Selain Oetosan Hindia, Sarekat Islam juga meneribatkan banyak surat kabar lain seperti seperti Sarotomo, Pantjaran Warta, Kaoem Moeda, dan Sinar Djawa. Namun dibanding surat kabar lainnya, Oetosan Hindia adalah surat kabar milik Sarekat Islam yang paling lengkap dan update dari sisi pemberitaan. Oetosan Hindia menampilkan berita-berita dalam negeri dan internasional. Surat kabar lainnya juga memberitahukan berita yang sama, namun dengan cakupan yang lebih sedikit.
Gerakan perjuangan Sarekat Islam melalui literasi surat kabar ini tentu tak lepas dari dukungan dan pengaruh yang diberikan Raja Surakarta Pakubuwono X. Sebagai pendukung Sarekat Islam, Pakubuwono X adalah raja Jawa yang terbuka terhadap peradaban modern. Di masa berkuasa, Pakubuwono X mengkondisikan iklim kondusif pada penerbitan pers. Raja juga menggunakan pers untuk menyiarkan kegiatannya sebagai raja Keraton Surakarta. Koran dijadikan media untuk menyiarkan kegiatan abdi dalem dan kehidupan masyarakat. Di masa ini pula, jumenengan keraton dan sejarah riawat hidup Pakubuwono X mulai dari lahir, jadi putra mahkota dan menjadi raja dimuat di surat kabar. Pencitraan seorang pemimpin lokal ini boleh jadi adalah yang pertama kali di Indonesia.
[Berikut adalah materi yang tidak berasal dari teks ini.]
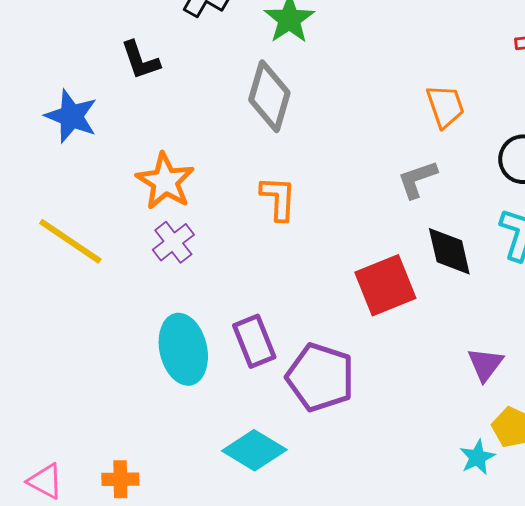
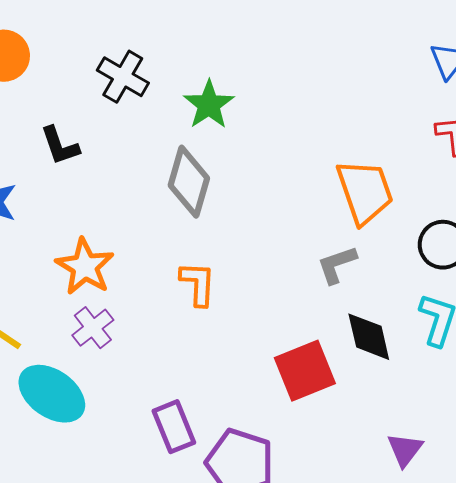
orange trapezoid: (445, 106) -> (365, 192), size x1.5
cyan ellipse: (183, 349) -> (52, 394), moved, turned -42

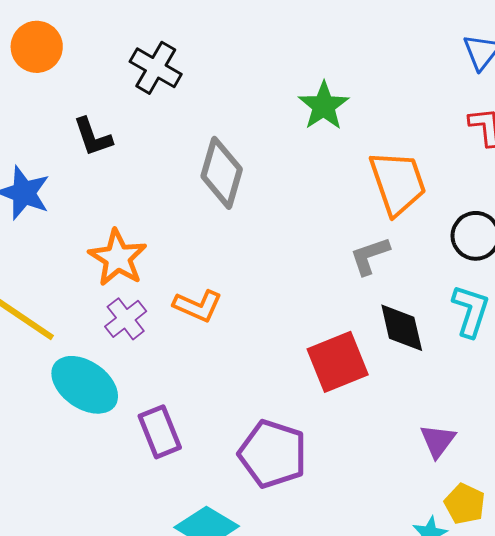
green star: (209, 105) -> (324, 106), moved
orange L-shape: (198, 284) -> (198, 306), moved, turned 111
purple rectangle: (174, 427) -> (160, 432), moved

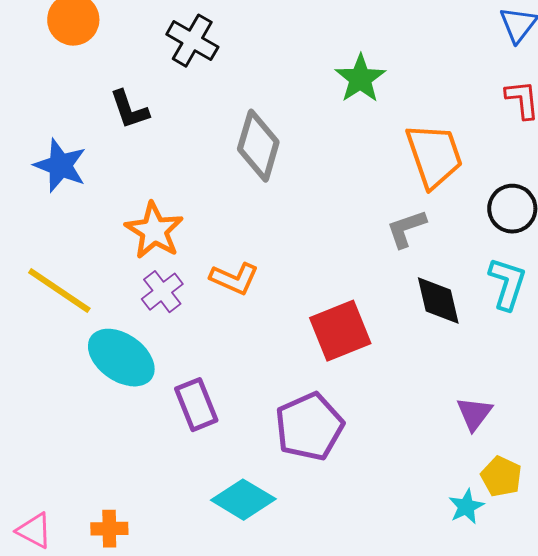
red square: (338, 362) -> (340, 331), moved
purple pentagon: (273, 454) -> (309, 427), turned 30

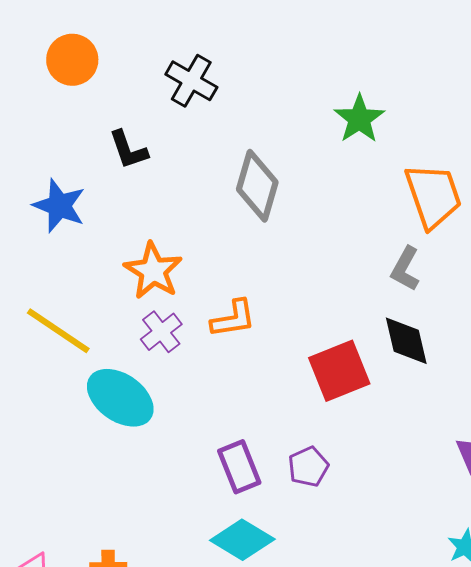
gray L-shape: (406, 229) -> (405, 269), turned -42
orange L-shape: (234, 279) -> (233, 319), turned -33
black diamond: (438, 301) -> (406, 341), moved
purple rectangle: (196, 405) -> (239, 467), moved
purple pentagon: (309, 427) -> (308, 467), size x0.6

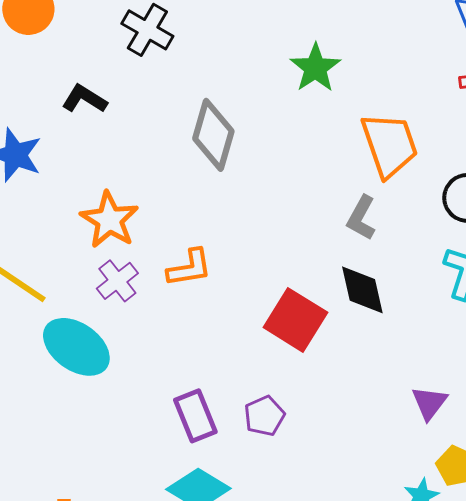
black L-shape: (128, 150) -> (84, 99), turned 141
red square: (339, 371) -> (295, 320), turned -36

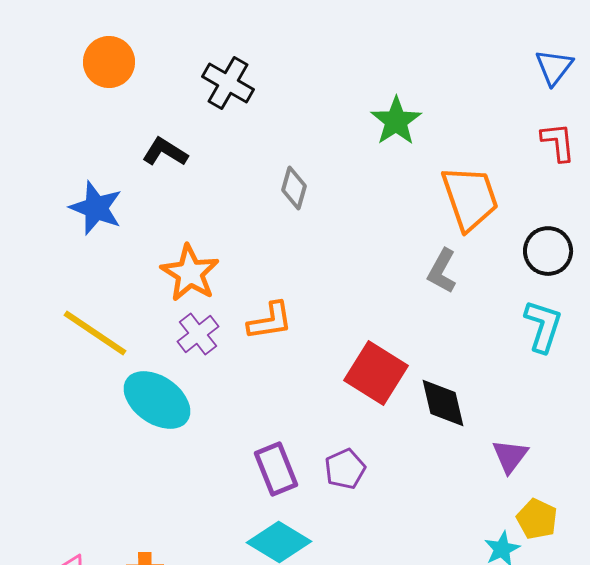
gray diamond: (213, 135) -> (294, 188), size x0.6
black diamond: (362, 290) -> (443, 403), moved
Apa yang dilakukan Pakubuwono X ini pada akhirnya menjadi proses sejarah pers di Indonesia. Di masa kekuasaan Pakubuwono X, di Surakarta ada 69 media surat kabar yang cetak dan terbit. Koran-koran lokal ini berada langsung dibawah binaan Pakubuwono X
Pengaruh dari Pakubuwono X ini juga berimplikasi kepada Sarekat Islam. Walaupun tingkat pendidikan rakyat pada waktu itu masih rendah, namun Pakubuwono X sadar bahwa lembaran pers bisa dijadikan media untuk mengkampanyekan ide-ide nasionalisme, integrasi nasional dan pemikiran perjuangan menuju kemerdekaan bangsa secara luas. Pakubuwono X adalah raja yang local genius.
Dapat dikatakan bahwa, Oetoesan Hindia menjadi sarana penting bagi penyalur aspirasi umat islam yang melibatkan para ulama serta dari kalangan pesantren. Perjuangan di era Sarekat Islam ini bukan lagi perang adu senjata seperti era Perang Jawa yang dipimpin Pangeran Diponegoro, melainkan perang dengan titik kesadaran baru yaitu perang dengan jalan pers.
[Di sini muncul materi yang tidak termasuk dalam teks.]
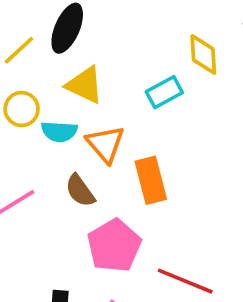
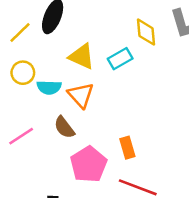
yellow triangle: (85, 85) -> (82, 56), moved
orange rectangle: (151, 180) -> (127, 148), moved, size x0.7

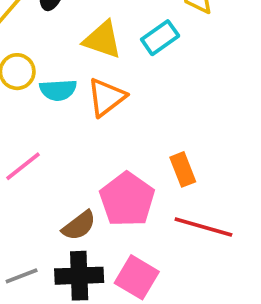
orange triangle: (81, 95) -> (106, 97), turned 40
brown semicircle: (64, 127) -> (79, 226), moved, turned -85

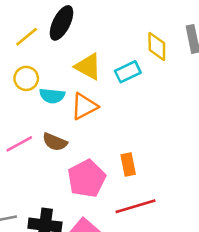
brown semicircle: (79, 226) -> (55, 142), moved, turned 50
red line: (203, 227) -> (136, 206), turned -42

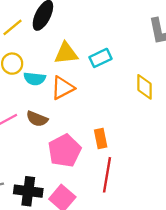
yellow diamond: (157, 47) -> (144, 87), moved
yellow triangle: (88, 67) -> (66, 53), turned -35
red line: (136, 206) -> (107, 175), turned -64

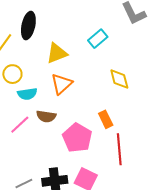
cyan rectangle: (101, 58) -> (98, 39), moved
cyan semicircle: (35, 79) -> (27, 94), moved
yellow diamond: (144, 87) -> (119, 79), moved

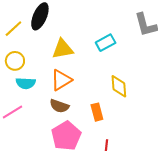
brown semicircle: (46, 116) -> (59, 106), moved
orange rectangle: (106, 119) -> (97, 112), moved

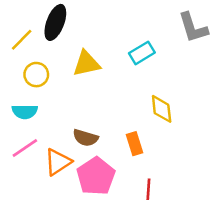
yellow circle: (15, 61) -> (36, 75), moved
orange triangle: (61, 80) -> (58, 162), moved
cyan semicircle: (26, 83) -> (25, 112), moved

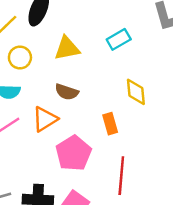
brown semicircle: (85, 138) -> (67, 92), moved
orange triangle: (58, 162) -> (45, 119), moved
Di era ini, pers juga jadi jalan bagi pendiri bangsa untuk meletakkan fondasi kebangsaan bangsa ini melalui pers. Pada waktu itu nyaris seluruh tokoh kunci pergerakan nasional adalah tokoh pers dengan jabatan pimpinan redaksi di strukturnya. Salah satu tokoh itu adalah Raden Hadji Oemar Said Tjokroaminoto, pimpinan redaksi Oetosan Hindia dan Sinar Djawa.
Dari dampak yang cukup besar terhadap perkembangan umat islam kala itu, surat kabar Oetoesan Hindia harus ditutup paksa pada 1923. Penutupan itu dikarenakan adanya berbagai permasalahan di dalam tubuh organisasi Sarekat Islam.